= Exercise objective =
Return all lines of the records that contain the word "Seni".

Items from a data source
++++

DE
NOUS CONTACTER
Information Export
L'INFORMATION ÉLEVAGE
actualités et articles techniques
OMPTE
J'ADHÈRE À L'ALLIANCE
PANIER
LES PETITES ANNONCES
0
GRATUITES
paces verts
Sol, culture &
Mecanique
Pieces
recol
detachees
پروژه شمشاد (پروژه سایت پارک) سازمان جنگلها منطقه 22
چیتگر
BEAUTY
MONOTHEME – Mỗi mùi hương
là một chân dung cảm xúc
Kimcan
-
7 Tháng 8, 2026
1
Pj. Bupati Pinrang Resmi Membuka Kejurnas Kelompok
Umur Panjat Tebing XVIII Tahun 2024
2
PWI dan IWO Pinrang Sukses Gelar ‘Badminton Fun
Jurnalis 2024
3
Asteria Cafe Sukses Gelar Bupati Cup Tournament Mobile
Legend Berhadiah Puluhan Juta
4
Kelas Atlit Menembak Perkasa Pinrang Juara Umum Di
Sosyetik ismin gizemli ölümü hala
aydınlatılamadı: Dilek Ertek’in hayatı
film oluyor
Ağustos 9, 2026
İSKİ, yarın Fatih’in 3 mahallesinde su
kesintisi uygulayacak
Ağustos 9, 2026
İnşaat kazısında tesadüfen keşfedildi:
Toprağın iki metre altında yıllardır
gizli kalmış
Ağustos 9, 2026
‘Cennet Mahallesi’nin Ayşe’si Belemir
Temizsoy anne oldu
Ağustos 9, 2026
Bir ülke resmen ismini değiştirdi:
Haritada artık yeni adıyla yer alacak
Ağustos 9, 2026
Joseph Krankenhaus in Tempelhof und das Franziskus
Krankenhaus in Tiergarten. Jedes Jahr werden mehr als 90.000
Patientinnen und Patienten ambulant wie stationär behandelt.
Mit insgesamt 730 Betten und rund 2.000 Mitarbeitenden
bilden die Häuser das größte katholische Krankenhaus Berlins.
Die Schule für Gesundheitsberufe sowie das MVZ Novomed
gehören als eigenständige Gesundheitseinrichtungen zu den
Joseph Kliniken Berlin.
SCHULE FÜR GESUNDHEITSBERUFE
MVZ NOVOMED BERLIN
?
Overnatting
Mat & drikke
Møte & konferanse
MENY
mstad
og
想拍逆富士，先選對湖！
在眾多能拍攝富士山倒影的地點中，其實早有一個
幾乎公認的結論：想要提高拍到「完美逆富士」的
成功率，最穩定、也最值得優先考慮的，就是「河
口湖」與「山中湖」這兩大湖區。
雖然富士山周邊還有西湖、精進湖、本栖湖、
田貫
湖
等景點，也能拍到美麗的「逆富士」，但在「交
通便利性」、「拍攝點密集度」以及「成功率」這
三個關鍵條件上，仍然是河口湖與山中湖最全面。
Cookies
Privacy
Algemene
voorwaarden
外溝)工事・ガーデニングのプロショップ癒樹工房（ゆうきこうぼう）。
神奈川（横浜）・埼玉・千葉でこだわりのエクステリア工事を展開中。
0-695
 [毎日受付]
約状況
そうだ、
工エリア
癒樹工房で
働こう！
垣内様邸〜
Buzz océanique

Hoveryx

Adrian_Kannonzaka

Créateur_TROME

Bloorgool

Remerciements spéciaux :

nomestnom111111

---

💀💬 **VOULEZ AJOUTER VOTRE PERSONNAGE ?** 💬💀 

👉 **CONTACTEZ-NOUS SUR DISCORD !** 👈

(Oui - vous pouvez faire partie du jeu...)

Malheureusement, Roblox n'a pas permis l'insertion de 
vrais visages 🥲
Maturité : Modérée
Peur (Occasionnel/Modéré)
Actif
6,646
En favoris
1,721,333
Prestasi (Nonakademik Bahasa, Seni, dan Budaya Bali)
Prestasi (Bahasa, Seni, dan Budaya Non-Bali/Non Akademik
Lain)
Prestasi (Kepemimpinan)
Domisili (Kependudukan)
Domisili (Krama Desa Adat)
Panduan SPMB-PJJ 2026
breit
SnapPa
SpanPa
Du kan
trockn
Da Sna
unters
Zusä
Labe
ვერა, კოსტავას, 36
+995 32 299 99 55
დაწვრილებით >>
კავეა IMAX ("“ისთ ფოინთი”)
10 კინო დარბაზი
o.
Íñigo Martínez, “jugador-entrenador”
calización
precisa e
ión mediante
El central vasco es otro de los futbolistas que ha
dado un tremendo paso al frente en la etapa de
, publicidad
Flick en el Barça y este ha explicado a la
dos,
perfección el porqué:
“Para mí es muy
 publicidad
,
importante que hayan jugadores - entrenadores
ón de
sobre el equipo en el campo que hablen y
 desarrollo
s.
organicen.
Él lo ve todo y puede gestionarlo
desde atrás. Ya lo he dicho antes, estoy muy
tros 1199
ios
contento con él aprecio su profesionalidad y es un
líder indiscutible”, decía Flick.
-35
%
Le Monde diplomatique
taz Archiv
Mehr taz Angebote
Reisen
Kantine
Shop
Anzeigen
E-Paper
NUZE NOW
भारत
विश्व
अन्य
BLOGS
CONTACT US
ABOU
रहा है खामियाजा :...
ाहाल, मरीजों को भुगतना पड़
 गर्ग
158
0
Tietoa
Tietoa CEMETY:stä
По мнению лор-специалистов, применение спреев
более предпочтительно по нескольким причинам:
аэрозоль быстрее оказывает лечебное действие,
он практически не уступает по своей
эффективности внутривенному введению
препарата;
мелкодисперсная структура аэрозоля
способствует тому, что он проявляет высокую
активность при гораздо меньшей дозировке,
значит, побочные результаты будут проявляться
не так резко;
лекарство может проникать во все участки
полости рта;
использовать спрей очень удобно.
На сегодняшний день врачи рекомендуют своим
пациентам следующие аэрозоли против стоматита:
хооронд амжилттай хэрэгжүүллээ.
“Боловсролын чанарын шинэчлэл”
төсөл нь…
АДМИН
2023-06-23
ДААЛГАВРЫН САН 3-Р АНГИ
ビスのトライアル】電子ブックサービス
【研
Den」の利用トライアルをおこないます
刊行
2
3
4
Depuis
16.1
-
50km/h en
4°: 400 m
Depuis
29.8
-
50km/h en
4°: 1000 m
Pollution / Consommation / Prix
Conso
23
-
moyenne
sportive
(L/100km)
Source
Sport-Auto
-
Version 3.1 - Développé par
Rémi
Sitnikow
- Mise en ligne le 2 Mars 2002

++++

= Solution =
Prestasi (Nonakademik Bahasa, Seni, dan Budaya Bali)
Prestasi (Bahasa, Seni, dan Budaya Non-Bali/Non Akademik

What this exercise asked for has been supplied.